PLoS ONE (Jan 2023)
Linear programming based computational technique for leukemia classification using gene expression profile.
Abstract
Cancer is a serious public health concern worldwide and is the leading cause of death. Blood cancer is one of the most dangerous types of cancer. Leukemia is a type of cancer that affects the blood cell and bone marrow. Acute leukemia is a chronic condition that is fatal if left untreated. A timely, reliable, and accurate diagnosis of leukemia at an early stage is critical to treating and preserving patients' lives. There are four types of leukemia, namely acute lymphocytic leukemia, acute myelogenous leukemia, chronic lymphocytic in extracting, and chronic myelogenous leukemia. Recognizing these cancerous development cells is often done via manual analysis of microscopic images. This requires an extraordinarily skilled pathologist. Leukemia symptoms might include lethargy, a lack of energy, a pale complexion, recurrent infections, and easy bleeding or bruising. One of the challenges in this area is identifying subtypes of leukemia for specialized treatment.

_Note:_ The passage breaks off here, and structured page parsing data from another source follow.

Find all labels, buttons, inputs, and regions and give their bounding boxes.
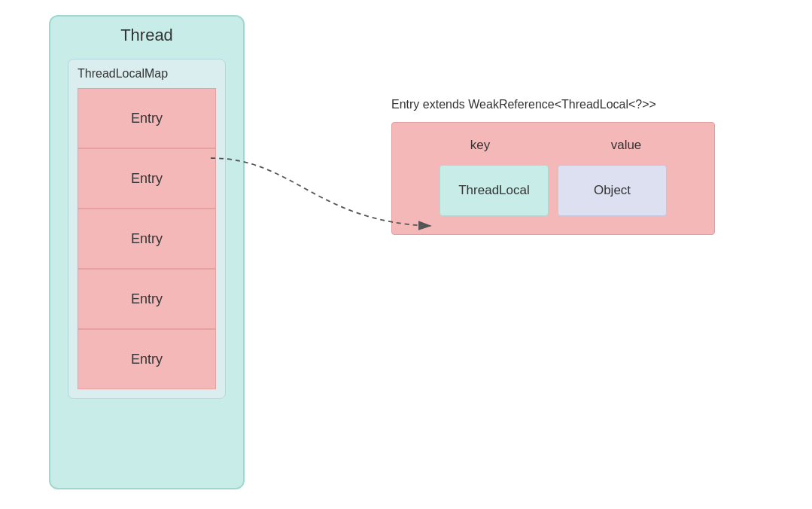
entry-label-2: Entry (131, 171, 163, 187)
entry-item-3: Entry (78, 209, 216, 269)
entry-extends-label: Entry extends WeakReference<ThreadLocal<… (391, 98, 715, 111)
entry-item-4: Entry (78, 269, 216, 329)
diagram-container: Thread ThreadLocalMap Entry Entry Entry … (0, 0, 812, 509)
key-column-label: key (427, 138, 533, 153)
entry-detail-container: Entry extends WeakReference<ThreadLocal<… (391, 98, 715, 235)
value-column-label: value (573, 138, 679, 153)
object-value-cell: Object (558, 165, 667, 216)
entry-label-3: Entry (131, 231, 163, 247)
threadlocal-key-cell: ThreadLocal (439, 165, 549, 216)
threadlocalmap-label: ThreadLocalMap (78, 67, 168, 81)
entry-detail-box: key value ThreadLocal Object (391, 122, 715, 235)
object-value-label: Object (594, 183, 631, 198)
entry-values-row: ThreadLocal Object (407, 165, 699, 216)
thread-label: Thread (120, 26, 173, 45)
entry-label-5: Entry (131, 352, 163, 367)
threadlocalmap-box: ThreadLocalMap Entry Entry Entry Entry E… (68, 59, 226, 399)
entry-list: Entry Entry Entry Entry Entry (78, 88, 216, 389)
entry-label-1: Entry (131, 111, 163, 126)
entry-label-4: Entry (131, 291, 163, 307)
threadlocal-key-label: ThreadLocal (458, 183, 530, 198)
entry-item-2: Entry (78, 148, 216, 209)
thread-box: Thread ThreadLocalMap Entry Entry Entry … (49, 15, 245, 489)
entry-columns: key value (407, 138, 699, 153)
entry-item-5: Entry (78, 329, 216, 389)
entry-item-1: Entry (78, 88, 216, 148)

This Study is carried out to increase the precision of diagnosis to assist in the development of personalized plans for treatment, and improve general leukemia-related healthcare practises. In this research, we used leukemia gene expression data from Curated Microarray Database (CuMiDa). Microarrays are ideal for studying cancer, however, categorizing the expression pattern of microarray information can be challenging. This proposed study uses feature selection methods and machine learning techniques to predict and classify subtypes of leukemia in gene expression data CuMiDa (GSE9476). This research work utilized linear programming (LP) as a machine-learning technique for classification. Linear programming model classifies and predicts the subtypes of leukemia Bone_Marrow_CD34, Bone Marrow, AML, PB, and PBSC CD34. Before using the LP model, we selected 25 features from the given dataset of 22283 features. These 25 significant features were the most distinguishing for classification. The classification accuracy of this work is 98.44%.